* **Task directions**
What lines in this listing contain the string "велкро"? Report each one by copying it.
Working data START
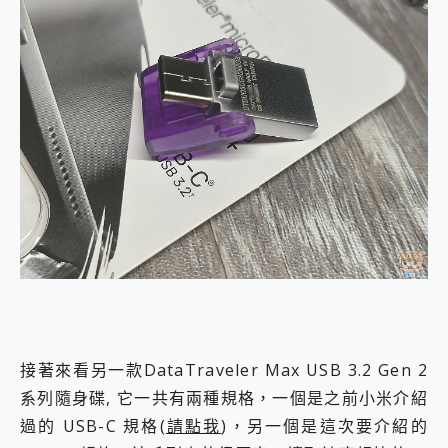
接著來看另一款DataTraveler Max USB 3.2 Gen 2
系列隨身碟, 它一共有兩種規格，一個是之前小米介紹
過的 USB-C 規格(
請點我
)，另一個是這次要介紹的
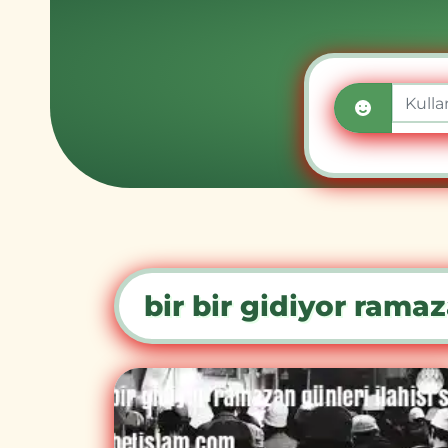
bir bir gidiyor ramaz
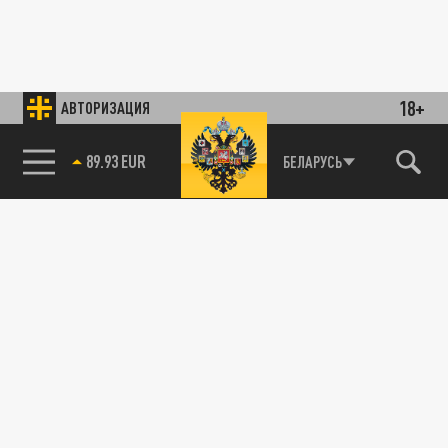
18+
АВТОРИЗАЦИЯ
89.93 EUR
БЕЛАРУСЬ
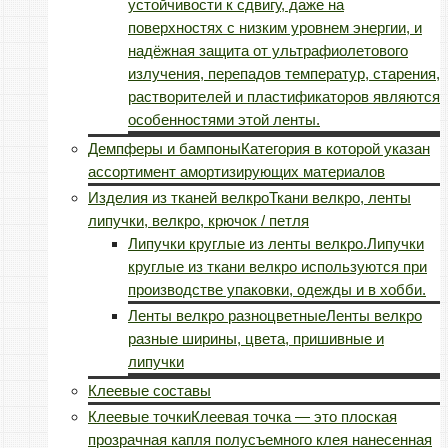
устойчивости к сдвигу, даже на
поверхностях с низким уровнем энергии, и
надёжная защита от ультрафиолетового
излучения, перепадов температур, старения,
растворителей и пластификаторов являются
особенностями этой ленты.
Демпферы и бампоны
Категория в которой указан
ассортимент амортизирующих материалов
Изделия из тканей велкро
Ткани велкро, ленты
липучки, велкро, крючок / петля
Липучки круглые из ленты велкро.
Липучки
круглые из ткани велкро используются при
производстве упаковки, одежды и в хобби.
Ленты велкро разноцветные
Ленты велкро
разные ширины, цвета, пришивные и
липучки
Клеевые составы
Клеевые точки
Клеевая точка — это плоская
прозрачная капля полусъемного клея нанесенная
Working data END
* **Your response**
Изделия из тканей велкро
Ткани велкро, ленты
липучки, велкро, крючок / петля
Липучки круглые из ленты велкро.
круглые из ткани велкро используются при
Ленты велкро разноцветные
Ленты велкро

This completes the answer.